La orquesta Camagüey es el pendón del barrio. Y sirve para inflamar la molleja y adobar la husamandrapa. Hace unos meses, sus presentaciones en el Kímbara –el Partenón de ritmos sublimes–, era la explosión de la neura del callejón. Hasta allí llegaban los hedonistas del pueblo y sus hervores. Y en la noche de las luces láser encontraban en aquella música calumniosa, la pasión desatada de sus coyunturas más sensible a las emociones fulminantes.
No habían grabado disco todavía porque a Adolfo Menacho le revienta la imperfección. Su pueblo, no obstante, se acerca a los conciertos y en sus cajas negras de sonido graban, industrializan, piratean y hoy, desde Polvos Azules hasta Mesa Redonda pasando por la avenida Larco, los casetes de la «Camagüey en vivo» se venden como los calzones amarillos en Año Nuevo. Cierto, la calidad es pésima, la oferta, sin embargo, no desmaya.
Preguntados los Menacho en su casa estudio del mismo jirón Renovación, dicen que si bien la orquesta ya está consolidada –los 17 músicos y los técnicos– han ingresado a la búsqueda de la promotora, aquella que se funde con el auspicio de la empresa privada y haga posible la grabación de los clásicos Camagüey en un estudio acorde con la calidad comprobada de la agrupación.
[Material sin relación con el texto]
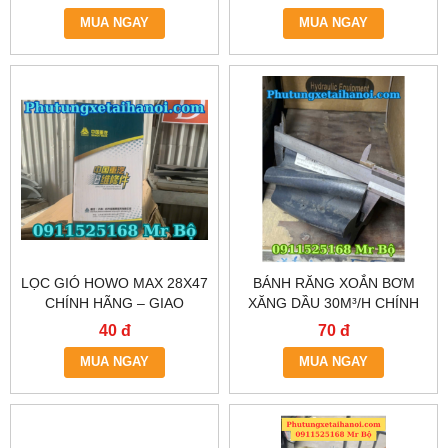
TP.HCM
MUA NGAY
MUA NGAY
LỌC GIÓ HOWO MAX 28X47
BÁNH RĂNG XOẮN BƠM
CHÍNH HÃNG – GIAO
XĂNG DẦU 30M³/H CHÍNH
NHANH TẠI HÀ NỘI &
XÁC CAO – CÓ SẴN TẠI HÀ
40 đ
70 đ
TP.HCM
NỘI & TP.HCM
MUA NGAY
MUA NGAY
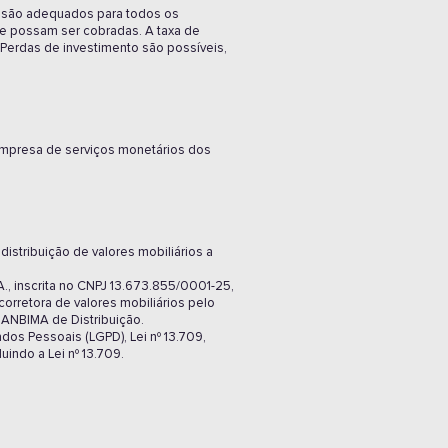
ão são adequados para todos os
que possam ser cobradas. A taxa de
 Perdas de investimento são possíveis,
 empresa de serviços monetários dos
istribuição de valores mobiliários a
A., inscrita no CNPJ 13.673.855/0001-25,
orretora de valores mobiliários pelo
 ANBIMA de Distribuição.
dos Pessoais (LGPD), Lei nº 13.709,
indo a Lei nº 13.709.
Y esa misma tarde, los contactos con una compañía cubana se establecían de manera auspiciosa, y en breve será posible un viaje a La Habana para materializar el CD tantas veces escuchado en la imaginación del victoriano, para tatuar en los oídos de aquel sujeto, que baila con el corazón antes que los pies, el poder de su melao y su sandunga.
Foto: Kaveh Golestan
Y aquel sujeto no es otro que Orestes Donayre, 48 años, natural de Pisco y que tiene a la familia en el Callejón de la Conducta -dos ambientes, amén de una cocina a kerosene- y el baño común. Orestes, desconcertado por el choloneoliberalismo, marginal por necesidad, ha ingresado al recurseo, al comercio informal, al «paqueterismo». Por la noche, después de terminar con la venta de polos en el jirón de la Unión, en la cuadra ocho trabaja en “los pases” y logra redondear -confesión aparte- un ingreso que alcanza los 100 soles. El también fuma PBC por las madrugadas con su botella de anisado, pero dice que sus hijos van al colegio y come carne de res tres veces por semana. No es achorado, como lo sienten sus coterráneos, pero la pega de renegado para que lo dejen en paz los vecinos y algunos patrulleros que siempre caen a medianoche.
6.
Junto al callejón de Orestes está el restaurante cinco navajas de «La jorobada», reina y señora del sudado de pintadilla, un pescado de élite, apropiado para la resaca del pay. La doña es ducha en los oxidados rencores del barrunto. Ella misma cura entuertos, limpia almas y saca el mal del ojo de raíz. Severo Huaycochea, correcto reportero gráfico de unas cuadras más allá, confiesa que una noche luego de una orgía de pintadillas y cachemas, descubrió que a sus años le había crecido el instrumento, el de cuero y de 32 paños. Desde esa fecha, es fanático del mestizaje cultural del sudado, una suerte de engrudo sápido al culantro reptil, el kión agreste y la pimienta negra de bola, todo a la siesta de la harina de chuño y las cebollas brutas cortadas a dentelladas.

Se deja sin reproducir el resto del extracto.